La demanderesse n’a formulé aucune observation sur ce point.
Or, il convient de rappeler que l’efficacité d’une décision de justice, même si elle existe de plein droit, reste toujours subordonnée à sa propre régularité internationale.
Par ailleurs, le ministère public relève à juste titre une incohérence dans le jugement du 30 janvier 2007 du tribunal d’Ain El Hammam ordonnant l’annulation de la transcription de la naissance de [W] [N] à l’état civil de la commune d’Akbil.
En effet, il résulte des pièces produites qu’au jour de la naissance de Mme [V] [N], son père se nommait, soit [E] [M], selon son acte d’état civil français, soit [W] [N], selon l’acte d’état civil algérien, mais n’avait pas encore le nom de [E] [N], puisque les jugements modifiant son nom sont tous les deux intervenus après la naissance de la demanderesse en 1993.
Au vu de ces éléments, il est impossible de s’assurer avec certitude d’une identité de personne entre [E] [M] et [E] [N], le père de l’intéressé figurant sur son acte de naissance.
Il résulte de ce qui précède que Mme [V] [N] ne démontre pas avec certitude d’être née d’un père français, ne rapporte pas la preuve d’un lien de filiation certain à l’égard de [E] [M] dont elle revendique la nationalité française et ne peut se voir reconnaître la nationalité française.
Au regard de ces éléments, il y a lieu de débouter Mme [V] [N] de sa demande et il sera jugé, conformément à la demande reconventionnelle du ministère public, qu’elle n’est pas de nationalité française.
Sur la mention prévue à l’article 28 du code civil
Aux termes de l’article 28 du code civil, mention sera portée, en marge de l’acte de naissance, des actes administratifs et des déclarations ayant pour effet l’acquisition, la perte de la nationalité française ou la réintégration dans cette nationalité.
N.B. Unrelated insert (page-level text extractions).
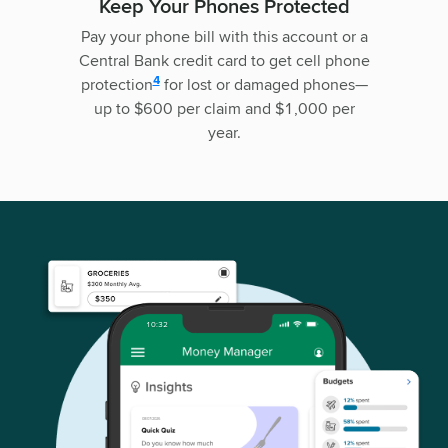
Keep Your Phones Protected
Pay your phone bill with this account or a
Central Bank credit card to get cell phone
disclosure
4
protection
for lost or damaged phones—
up to $600 per claim and $1,000 per
year.
10:32
08/07/2026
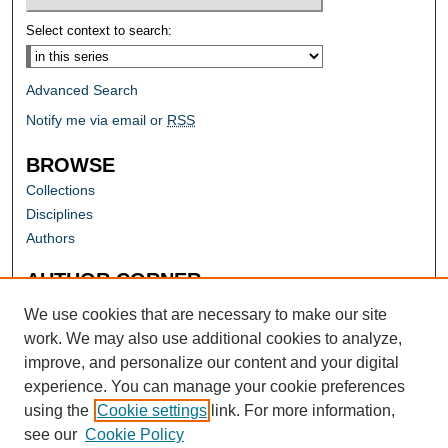
Select context to search:
Advanced Search
Notify me via email or
RSS
BROWSE
Collections
Disciplines
Authors
AUTHOR CORNER
Author FAQ
We use cookies that are necessary to make our site
work. We may also use additional cookies to analyze,
improve, and personalize our content and your digital
experience. You can manage your cookie preferences
using the
Cookie settings
link. For more information,
see our
Cookie Policy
Il sera fait de même mention de toute première délivrance de certificat de nationalité française et des décisions juridictionnelles ayant trait à cette nationalité. En conséquence, cette mention sera en l’espèce ordonnée.
Sur les dépens
En application de l’article 696 du code de procédure civile, Mme [V] [N], qui succombe, sera condamnée aux dépens dans les conditions propres à l’aide juridictionnelle.
LE TRIBUNAL, statuant publiquement, contradictoirement, en premier ressort et par mise à disposition au greffe :
Dit la procédure régulière au regard des dispositions de l’article 1043 du code de procédure civile ;
Déboute Mme [V] [N] de ses demandes ;
Juge que Mme [V] [N], se disant née le 11 janvier 1993 à [Localité 3] (Algérie), n’est pas de nationalité française ;
Ordonne la mention prévue par l’article 28 du code civil ;
Condamne Mme [V] [N] aux dépens dans les conditions propres à l’aide juridictionnelle.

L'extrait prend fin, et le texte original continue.